======== Given data
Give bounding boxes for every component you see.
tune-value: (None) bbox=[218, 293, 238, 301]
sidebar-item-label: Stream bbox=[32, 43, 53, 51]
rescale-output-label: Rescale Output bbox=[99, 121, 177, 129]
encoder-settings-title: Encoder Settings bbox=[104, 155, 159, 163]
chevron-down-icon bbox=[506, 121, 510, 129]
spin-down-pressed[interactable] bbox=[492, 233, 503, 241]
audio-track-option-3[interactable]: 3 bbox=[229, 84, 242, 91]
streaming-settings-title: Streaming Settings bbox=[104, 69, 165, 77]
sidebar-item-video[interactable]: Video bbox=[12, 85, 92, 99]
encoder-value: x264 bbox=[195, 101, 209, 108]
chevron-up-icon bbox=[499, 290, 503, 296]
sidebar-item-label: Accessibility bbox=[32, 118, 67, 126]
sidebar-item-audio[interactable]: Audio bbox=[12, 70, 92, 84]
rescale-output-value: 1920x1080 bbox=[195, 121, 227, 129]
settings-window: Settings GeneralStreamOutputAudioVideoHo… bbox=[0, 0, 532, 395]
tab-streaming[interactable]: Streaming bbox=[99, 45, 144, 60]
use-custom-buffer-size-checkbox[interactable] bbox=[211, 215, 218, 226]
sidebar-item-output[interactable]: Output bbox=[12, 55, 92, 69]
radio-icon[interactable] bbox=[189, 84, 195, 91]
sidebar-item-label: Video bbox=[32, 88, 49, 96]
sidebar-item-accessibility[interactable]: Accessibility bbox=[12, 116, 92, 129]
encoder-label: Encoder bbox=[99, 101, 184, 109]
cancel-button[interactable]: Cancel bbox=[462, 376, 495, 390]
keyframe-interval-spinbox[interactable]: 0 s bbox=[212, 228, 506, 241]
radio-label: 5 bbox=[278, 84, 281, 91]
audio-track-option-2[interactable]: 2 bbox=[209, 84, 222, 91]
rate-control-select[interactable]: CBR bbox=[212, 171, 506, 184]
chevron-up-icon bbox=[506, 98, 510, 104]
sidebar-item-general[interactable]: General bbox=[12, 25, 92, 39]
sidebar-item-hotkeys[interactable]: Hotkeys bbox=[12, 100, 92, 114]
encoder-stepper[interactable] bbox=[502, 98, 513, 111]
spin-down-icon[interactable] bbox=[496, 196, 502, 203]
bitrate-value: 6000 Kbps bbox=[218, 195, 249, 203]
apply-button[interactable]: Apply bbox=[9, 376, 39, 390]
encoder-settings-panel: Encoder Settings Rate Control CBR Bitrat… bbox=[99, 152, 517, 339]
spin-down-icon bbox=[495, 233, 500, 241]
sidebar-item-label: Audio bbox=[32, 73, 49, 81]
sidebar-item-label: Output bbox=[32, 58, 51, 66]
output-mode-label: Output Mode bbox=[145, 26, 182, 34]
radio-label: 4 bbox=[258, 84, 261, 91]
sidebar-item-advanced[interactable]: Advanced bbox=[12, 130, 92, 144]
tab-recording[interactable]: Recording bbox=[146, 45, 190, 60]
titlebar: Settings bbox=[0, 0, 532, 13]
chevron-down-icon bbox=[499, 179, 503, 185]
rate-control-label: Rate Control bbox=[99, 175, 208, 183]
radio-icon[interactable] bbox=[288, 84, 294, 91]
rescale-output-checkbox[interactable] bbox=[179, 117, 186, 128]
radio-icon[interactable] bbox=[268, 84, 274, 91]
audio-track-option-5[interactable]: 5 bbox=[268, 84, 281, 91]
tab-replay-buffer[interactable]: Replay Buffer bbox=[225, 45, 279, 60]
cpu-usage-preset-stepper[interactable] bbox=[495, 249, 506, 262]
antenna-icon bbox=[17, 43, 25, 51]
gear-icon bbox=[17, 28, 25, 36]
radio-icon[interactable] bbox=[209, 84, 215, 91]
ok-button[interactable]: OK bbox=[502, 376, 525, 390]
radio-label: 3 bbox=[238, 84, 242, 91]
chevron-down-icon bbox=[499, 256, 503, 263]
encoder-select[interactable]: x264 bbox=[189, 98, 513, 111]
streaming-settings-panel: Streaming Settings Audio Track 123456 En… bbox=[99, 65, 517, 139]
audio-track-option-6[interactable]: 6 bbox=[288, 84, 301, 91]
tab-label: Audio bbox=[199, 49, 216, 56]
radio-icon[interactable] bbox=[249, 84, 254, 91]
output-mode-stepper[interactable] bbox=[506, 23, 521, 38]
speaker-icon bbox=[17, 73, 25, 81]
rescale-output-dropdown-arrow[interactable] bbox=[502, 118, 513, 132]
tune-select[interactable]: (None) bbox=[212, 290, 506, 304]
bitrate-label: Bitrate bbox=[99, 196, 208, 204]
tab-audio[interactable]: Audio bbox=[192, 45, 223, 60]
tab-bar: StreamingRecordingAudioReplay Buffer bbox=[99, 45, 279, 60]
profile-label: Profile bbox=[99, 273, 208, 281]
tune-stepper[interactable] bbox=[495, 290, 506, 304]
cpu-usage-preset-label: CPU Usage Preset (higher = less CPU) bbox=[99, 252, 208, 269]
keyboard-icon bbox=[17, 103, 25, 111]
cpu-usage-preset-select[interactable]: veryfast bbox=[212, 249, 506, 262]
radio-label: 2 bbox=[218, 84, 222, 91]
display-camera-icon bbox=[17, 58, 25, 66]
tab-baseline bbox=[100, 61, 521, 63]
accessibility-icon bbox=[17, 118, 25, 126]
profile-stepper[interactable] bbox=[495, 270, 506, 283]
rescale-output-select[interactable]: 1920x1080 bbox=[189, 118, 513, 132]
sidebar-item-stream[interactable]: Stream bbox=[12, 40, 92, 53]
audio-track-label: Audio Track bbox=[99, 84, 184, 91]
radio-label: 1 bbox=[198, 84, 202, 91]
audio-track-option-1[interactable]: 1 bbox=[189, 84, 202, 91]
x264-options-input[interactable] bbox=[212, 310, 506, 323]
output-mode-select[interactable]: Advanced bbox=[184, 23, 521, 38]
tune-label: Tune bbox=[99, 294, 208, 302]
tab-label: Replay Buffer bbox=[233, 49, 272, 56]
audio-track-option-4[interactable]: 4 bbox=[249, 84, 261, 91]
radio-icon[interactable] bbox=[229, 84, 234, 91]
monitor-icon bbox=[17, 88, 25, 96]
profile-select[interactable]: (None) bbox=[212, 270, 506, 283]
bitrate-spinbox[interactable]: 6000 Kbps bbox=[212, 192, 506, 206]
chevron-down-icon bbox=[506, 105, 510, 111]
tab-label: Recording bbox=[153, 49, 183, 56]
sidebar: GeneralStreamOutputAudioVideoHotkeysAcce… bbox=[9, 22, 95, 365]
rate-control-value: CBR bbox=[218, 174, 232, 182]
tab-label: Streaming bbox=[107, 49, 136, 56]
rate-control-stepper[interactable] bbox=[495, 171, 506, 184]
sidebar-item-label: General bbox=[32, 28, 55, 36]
================
--- Required work ---
Your answer must be every record above, repeated exactly.

--- Completed exercise ---
Give bounding boxes for every component you see.
tune-value: (None) bbox=[218, 293, 238, 301]
sidebar-item-label: Stream bbox=[32, 43, 53, 51]
rescale-output-label: Rescale Output bbox=[99, 121, 177, 129]
encoder-settings-title: Encoder Settings bbox=[104, 155, 159, 163]
chevron-down-icon bbox=[506, 121, 510, 129]
spin-down-pressed[interactable] bbox=[492, 233, 503, 241]
audio-track-option-3[interactable]: 3 bbox=[229, 84, 242, 91]
streaming-settings-title: Streaming Settings bbox=[104, 69, 165, 77]
sidebar-item-video[interactable]: Video bbox=[12, 85, 92, 99]
encoder-value: x264 bbox=[195, 101, 209, 108]
chevron-up-icon bbox=[499, 290, 503, 296]
sidebar-item-label: Accessibility bbox=[32, 118, 67, 126]
sidebar-item-audio[interactable]: Audio bbox=[12, 70, 92, 84]
rescale-output-value: 1920x1080 bbox=[195, 121, 227, 129]
settings-window: Settings GeneralStreamOutputAudioVideoHo… bbox=[0, 0, 532, 395]
tab-streaming[interactable]: Streaming bbox=[99, 45, 144, 60]
use-custom-buffer-size-checkbox[interactable] bbox=[211, 215, 218, 226]
sidebar-item-output[interactable]: Output bbox=[12, 55, 92, 69]
radio-icon[interactable] bbox=[189, 84, 195, 91]
sidebar-item-label: Video bbox=[32, 88, 49, 96]
sidebar-item-accessibility[interactable]: Accessibility bbox=[12, 116, 92, 129]
encoder-label: Encoder bbox=[99, 101, 184, 109]
cancel-button[interactable]: Cancel bbox=[462, 376, 495, 390]
keyframe-interval-spinbox[interactable]: 0 s bbox=[212, 228, 506, 241]
radio-label: 5 bbox=[278, 84, 281, 91]
audio-track-option-2[interactable]: 2 bbox=[209, 84, 222, 91]
rate-control-select[interactable]: CBR bbox=[212, 171, 506, 184]
chevron-up-icon bbox=[506, 98, 510, 104]
sidebar-item-general[interactable]: General bbox=[12, 25, 92, 39]
sidebar-item-hotkeys[interactable]: Hotkeys bbox=[12, 100, 92, 114]
encoder-stepper[interactable] bbox=[502, 98, 513, 111]
spin-down-icon[interactable] bbox=[496, 196, 502, 203]
bitrate-value: 6000 Kbps bbox=[218, 195, 249, 203]
apply-button[interactable]: Apply bbox=[9, 376, 39, 390]
encoder-settings-panel: Encoder Settings Rate Control CBR Bitrat… bbox=[99, 152, 517, 339]
spin-down-icon bbox=[495, 233, 500, 241]
sidebar-item-label: Audio bbox=[32, 73, 49, 81]
sidebar-item-label: Output bbox=[32, 58, 51, 66]
output-mode-label: Output Mode bbox=[145, 26, 182, 34]
radio-label: 4 bbox=[258, 84, 261, 91]
sidebar-item-advanced[interactable]: Advanced bbox=[12, 130, 92, 144]
tab-recording[interactable]: Recording bbox=[146, 45, 190, 60]
titlebar: Settings bbox=[0, 0, 532, 13]
chevron-down-icon bbox=[499, 179, 503, 185]
rate-control-label: Rate Control bbox=[99, 175, 208, 183]
radio-icon[interactable] bbox=[288, 84, 294, 91]
rescale-output-checkbox[interactable] bbox=[179, 117, 186, 128]
radio-icon[interactable] bbox=[268, 84, 274, 91]
audio-track-option-5[interactable]: 5 bbox=[268, 84, 281, 91]
tab-replay-buffer[interactable]: Replay Buffer bbox=[225, 45, 279, 60]
cpu-usage-preset-stepper[interactable] bbox=[495, 249, 506, 262]
antenna-icon bbox=[17, 43, 25, 51]
gear-icon bbox=[17, 28, 25, 36]
radio-icon[interactable] bbox=[209, 84, 215, 91]
ok-button[interactable]: OK bbox=[502, 376, 525, 390]
radio-label: 3 bbox=[238, 84, 242, 91]
chevron-down-icon bbox=[499, 256, 503, 263]
encoder-select[interactable]: x264 bbox=[189, 98, 513, 111]
streaming-settings-panel: Streaming Settings Audio Track 123456 En… bbox=[99, 65, 517, 139]
audio-track-option-6[interactable]: 6 bbox=[288, 84, 301, 91]
tab-label: Audio bbox=[199, 49, 216, 56]
radio-icon[interactable] bbox=[249, 84, 254, 91]
output-mode-stepper[interactable] bbox=[506, 23, 521, 38]
speaker-icon bbox=[17, 73, 25, 81]
rescale-output-dropdown-arrow[interactable] bbox=[502, 118, 513, 132]
tune-select[interactable]: (None) bbox=[212, 290, 506, 304]
bitrate-label: Bitrate bbox=[99, 196, 208, 204]
tab-audio[interactable]: Audio bbox=[192, 45, 223, 60]
tab-bar: StreamingRecordingAudioReplay Buffer bbox=[99, 45, 279, 60]
profile-label: Profile bbox=[99, 273, 208, 281]
tune-stepper[interactable] bbox=[495, 290, 506, 304]
cpu-usage-preset-label: CPU Usage Preset (higher = less CPU) bbox=[99, 252, 208, 269]
keyboard-icon bbox=[17, 103, 25, 111]
cpu-usage-preset-select[interactable]: veryfast bbox=[212, 249, 506, 262]
radio-label: 2 bbox=[218, 84, 222, 91]
display-camera-icon bbox=[17, 58, 25, 66]
tab-baseline bbox=[100, 61, 521, 63]
accessibility-icon bbox=[17, 118, 25, 126]
profile-stepper[interactable] bbox=[495, 270, 506, 283]
rescale-output-select[interactable]: 1920x1080 bbox=[189, 118, 513, 132]
sidebar-item-stream[interactable]: Stream bbox=[12, 40, 92, 53]
audio-track-label: Audio Track bbox=[99, 84, 184, 91]
radio-label: 1 bbox=[198, 84, 202, 91]
audio-track-option-1[interactable]: 1 bbox=[189, 84, 202, 91]
x264-options-input[interactable] bbox=[212, 310, 506, 323]
output-mode-select[interactable]: Advanced bbox=[184, 23, 521, 38]
tune-label: Tune bbox=[99, 294, 208, 302]
tab-label: Replay Buffer bbox=[233, 49, 272, 56]
audio-track-option-4[interactable]: 4 bbox=[249, 84, 261, 91]
radio-icon[interactable] bbox=[229, 84, 234, 91]
monitor-icon bbox=[17, 88, 25, 96]
profile-select[interactable]: (None) bbox=[212, 270, 506, 283]
bitrate-spinbox[interactable]: 6000 Kbps bbox=[212, 192, 506, 206]
chevron-down-icon bbox=[506, 105, 510, 111]
tab-label: Recording bbox=[153, 49, 183, 56]
sidebar: GeneralStreamOutputAudioVideoHotkeysAcce… bbox=[9, 22, 95, 365]
rate-control-value: CBR bbox=[218, 174, 232, 182]
tab-label: Streaming bbox=[107, 49, 136, 56]
rate-control-stepper[interactable] bbox=[495, 171, 506, 184]
sidebar-item-label: General bbox=[32, 28, 55, 36]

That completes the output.